Kara(r) Gün(ü)! / Feyzi Hepşenkal / Milliyet Ege / 6 Ağustos 2013


Kara(r) Gün(ü)!

Bir güm önceden başladı tam saha baskı.
Memleketin bütün illerinde, ilçelerinde; hedefi Silivri olan otobüsler “gözaltına” alındı.
İstanbul’da ise otoyollar bile trafiğe kapandı.
Silivri’nin tepesinde hava sahası uçuşa yasaklandı.
Engelleri aşabilen insanlar tarlalara yığıldı.
Üzerlerine helikopterden gaz bombası atıldı.
Duruşma salonuna giriş Beyaz Saray’a girmekten zor.
Her yer jandarma.
Her yer polis.

* * *

Tarih 5 Ağustos 2013.
Burası Türkiye.
Nazım Hikmet’in dizeleri geliyor aklıma:
“Bilekler kan içinde
Dişler kenetli
Ayaklar çıplak
Ve ipek bir halıya benzeyen toprak…”
Devamındaki mısraı değiştirmek isterim biraz:
“BUGÜN CEHENNEMİ YAŞASAK DA, BU CENNET BİZİM.”

* * *

Diğer yandan “Büyük Uyuşturucu Operasyonu” adıyla bir habere sürekli gaz veriliyor.
Sinema ve televizyon dizilerin şöhretli oyuncuları İstanbul’dan, Ankara’dan, Bodrum’dan, Çeşme’den toplanıyor.
Kenan İmirzalıoğlu, Nehir Erdoğan, Sarp Apak, İlker Aksum, Şahin Irmak, Gökçe Özyol, Ersin Korkut, Mehmet Erdem…
Silivri’de işler kızıştıkça, isimlere yenileri ekleniyor:
Engin Günaydın, Engin Altan Düzyatan, Orçun Koray Candemir, Murat Eken…
İktidarın son numarası bu anlaşılan.
Üstelik bir taşla iki kuş vuruyorlar.
Hem Silivri’den dikkati uzaklaştırıyor, hem de Gezi eylemlerinden eksik kalan hesapları görüyorlar!

* * *

Yerler mi, peki?
Elbette hayır.
Saatler ilerledikçe “uzun yürüyüşü” başarıp, Silivri’deki tarlalara ulaşanlar sayısı hızla artıyor.
Duruşma salonundan ise çelişkili haberler geliyor.
Mustafa Balbay içeri girerken demiş ki:
“Biz kendimizi halkın adaletine teslim ediyoruz.
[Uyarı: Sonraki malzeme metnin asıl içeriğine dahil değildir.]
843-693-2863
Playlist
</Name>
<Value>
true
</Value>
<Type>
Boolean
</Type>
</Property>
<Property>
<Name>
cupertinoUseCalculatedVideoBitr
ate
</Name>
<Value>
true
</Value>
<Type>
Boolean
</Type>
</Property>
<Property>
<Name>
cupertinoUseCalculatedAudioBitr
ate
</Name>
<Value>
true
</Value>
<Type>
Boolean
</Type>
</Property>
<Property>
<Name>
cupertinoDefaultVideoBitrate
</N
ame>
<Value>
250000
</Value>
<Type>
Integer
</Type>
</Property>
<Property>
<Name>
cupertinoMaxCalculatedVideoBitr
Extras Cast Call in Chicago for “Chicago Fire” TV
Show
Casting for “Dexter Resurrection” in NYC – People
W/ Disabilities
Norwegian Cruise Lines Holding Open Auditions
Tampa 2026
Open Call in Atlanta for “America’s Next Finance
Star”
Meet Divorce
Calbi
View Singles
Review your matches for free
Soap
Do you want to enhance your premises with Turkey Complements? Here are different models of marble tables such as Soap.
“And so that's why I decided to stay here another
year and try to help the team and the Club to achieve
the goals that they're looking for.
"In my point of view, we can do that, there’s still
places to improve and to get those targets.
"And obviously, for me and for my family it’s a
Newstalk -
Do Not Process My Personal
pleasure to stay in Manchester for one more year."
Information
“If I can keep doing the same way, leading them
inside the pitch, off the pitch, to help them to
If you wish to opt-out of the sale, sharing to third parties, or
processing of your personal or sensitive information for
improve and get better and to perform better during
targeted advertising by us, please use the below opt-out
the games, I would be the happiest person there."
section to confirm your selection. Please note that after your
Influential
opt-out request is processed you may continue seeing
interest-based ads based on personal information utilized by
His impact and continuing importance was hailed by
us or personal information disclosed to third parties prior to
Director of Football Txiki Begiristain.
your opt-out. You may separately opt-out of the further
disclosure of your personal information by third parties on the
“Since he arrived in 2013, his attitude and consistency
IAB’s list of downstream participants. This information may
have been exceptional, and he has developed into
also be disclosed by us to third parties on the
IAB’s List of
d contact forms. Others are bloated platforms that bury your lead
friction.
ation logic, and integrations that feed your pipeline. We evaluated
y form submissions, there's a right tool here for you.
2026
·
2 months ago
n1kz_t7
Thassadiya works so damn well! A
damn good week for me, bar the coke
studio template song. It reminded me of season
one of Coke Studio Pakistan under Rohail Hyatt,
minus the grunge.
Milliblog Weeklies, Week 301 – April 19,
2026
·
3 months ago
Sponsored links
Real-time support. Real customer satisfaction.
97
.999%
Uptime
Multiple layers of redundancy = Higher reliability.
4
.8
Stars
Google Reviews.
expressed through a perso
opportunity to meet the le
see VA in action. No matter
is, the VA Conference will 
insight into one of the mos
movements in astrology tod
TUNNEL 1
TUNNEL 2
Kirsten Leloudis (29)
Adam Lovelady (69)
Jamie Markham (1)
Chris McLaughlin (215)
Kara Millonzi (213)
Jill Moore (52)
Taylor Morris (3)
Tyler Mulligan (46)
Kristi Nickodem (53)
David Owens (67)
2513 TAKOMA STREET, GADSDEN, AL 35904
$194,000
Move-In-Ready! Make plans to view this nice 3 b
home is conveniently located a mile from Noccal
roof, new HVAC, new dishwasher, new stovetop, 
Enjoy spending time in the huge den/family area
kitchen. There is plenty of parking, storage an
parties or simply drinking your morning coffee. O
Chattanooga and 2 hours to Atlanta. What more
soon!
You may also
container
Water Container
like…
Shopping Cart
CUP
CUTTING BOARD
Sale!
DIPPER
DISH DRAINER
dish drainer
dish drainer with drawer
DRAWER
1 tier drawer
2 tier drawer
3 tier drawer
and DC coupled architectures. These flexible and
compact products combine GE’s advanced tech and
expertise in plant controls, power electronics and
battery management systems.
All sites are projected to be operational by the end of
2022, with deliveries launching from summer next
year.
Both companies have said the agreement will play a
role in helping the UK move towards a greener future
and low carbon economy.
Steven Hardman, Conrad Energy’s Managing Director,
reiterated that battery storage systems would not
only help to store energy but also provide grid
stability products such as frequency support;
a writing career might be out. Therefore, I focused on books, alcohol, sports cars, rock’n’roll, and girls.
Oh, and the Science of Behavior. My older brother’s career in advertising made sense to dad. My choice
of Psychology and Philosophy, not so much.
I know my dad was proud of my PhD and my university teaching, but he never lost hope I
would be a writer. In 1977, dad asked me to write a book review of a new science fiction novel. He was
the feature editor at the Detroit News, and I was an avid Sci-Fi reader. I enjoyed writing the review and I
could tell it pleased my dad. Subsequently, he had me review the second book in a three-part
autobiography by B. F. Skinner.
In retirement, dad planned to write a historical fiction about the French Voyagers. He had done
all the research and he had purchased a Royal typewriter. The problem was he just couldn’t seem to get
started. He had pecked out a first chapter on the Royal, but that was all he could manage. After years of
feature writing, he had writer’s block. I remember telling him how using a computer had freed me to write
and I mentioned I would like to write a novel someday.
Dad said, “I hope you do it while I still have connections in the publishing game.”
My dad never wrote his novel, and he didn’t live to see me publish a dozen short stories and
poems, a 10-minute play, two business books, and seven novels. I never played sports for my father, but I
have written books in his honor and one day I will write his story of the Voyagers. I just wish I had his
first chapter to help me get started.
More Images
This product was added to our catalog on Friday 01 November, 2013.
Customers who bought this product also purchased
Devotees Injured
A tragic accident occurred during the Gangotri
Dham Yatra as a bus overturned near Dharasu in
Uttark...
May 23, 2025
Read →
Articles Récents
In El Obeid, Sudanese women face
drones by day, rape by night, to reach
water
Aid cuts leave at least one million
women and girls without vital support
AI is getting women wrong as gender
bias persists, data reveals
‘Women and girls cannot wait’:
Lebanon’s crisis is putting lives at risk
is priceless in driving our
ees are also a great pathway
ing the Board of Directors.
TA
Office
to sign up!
Sıcak bir sonbahar geliyor. Herkes hazırlansın, bizi halktan koparamayacaklar.”

* * *

Garipten de öte bir manzara hakim duruşma salonuna.
Karar “Türk milleti adına” açıklanacak ama…
İçeride “halk” yok.
Her yeri tel tel dökülen bir davaya, elbet tel örgülerin ardında kararı açıklamak yakışırdı!
Belki de en doğrusu, mahkeme salonunu tamamen boşaltmaktı.
İçeride hakimlerden başka kimse kalmamalıydı.
Kararlar da "boşluğa" açıklanmalıydı!

An be an…

Belki de şöyle demek en doğrusu:
Her yer Silivri
Herkes tutuklu

* * *

Bu dava ile geçmişten intikam aldılar, akıllarınca da geleceklerini garantiye aldılar.

* * *

HUKUK zaten yoktu.
Artık GUGUK da kalmadı.

* * *

"Darbe teşebbüsü" ile aleni tek bağı olan Yaşar Büyükanıt...
Keyfiniz yerinde mi?
Mutlu musunuz?

* * *

İnsan merak ediyor...
Verilen cezalar açıklanmadan önce, belli makamların "onayına" sunuldu mu?

* * *

Verilen cezalara "oh olsun" diyenler...
Sizin için de bir gün öyle diyecekler!